+++ Information provided

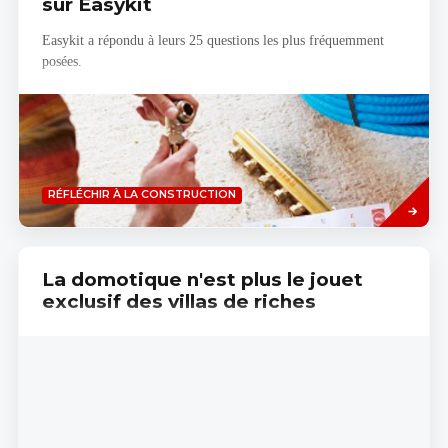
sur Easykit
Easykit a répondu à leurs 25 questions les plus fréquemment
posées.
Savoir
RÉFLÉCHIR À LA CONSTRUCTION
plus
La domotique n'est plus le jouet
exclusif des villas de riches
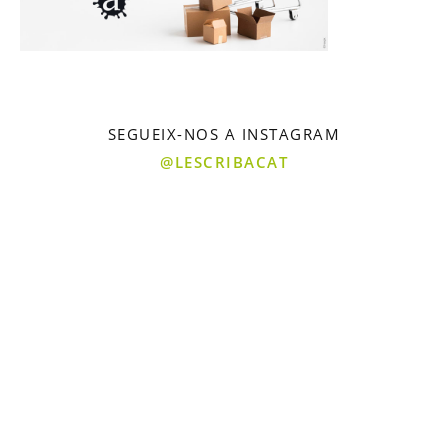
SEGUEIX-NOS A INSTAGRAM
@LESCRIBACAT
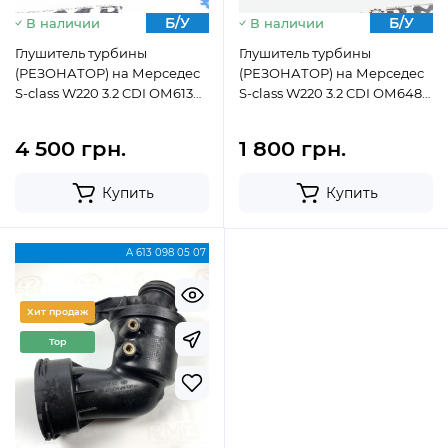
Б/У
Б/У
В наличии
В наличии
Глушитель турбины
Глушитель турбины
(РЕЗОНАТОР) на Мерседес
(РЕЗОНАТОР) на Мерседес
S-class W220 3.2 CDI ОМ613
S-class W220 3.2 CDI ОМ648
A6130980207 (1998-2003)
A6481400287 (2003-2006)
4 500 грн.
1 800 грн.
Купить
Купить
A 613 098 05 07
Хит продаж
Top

++++++

=== What is expected ===
Scan the records for the word "class" and copy every line where it is found.

=== Reply to the task ===
S-class W220 3.2 CDI ОМ613
S-class W220 3.2 CDI ОМ648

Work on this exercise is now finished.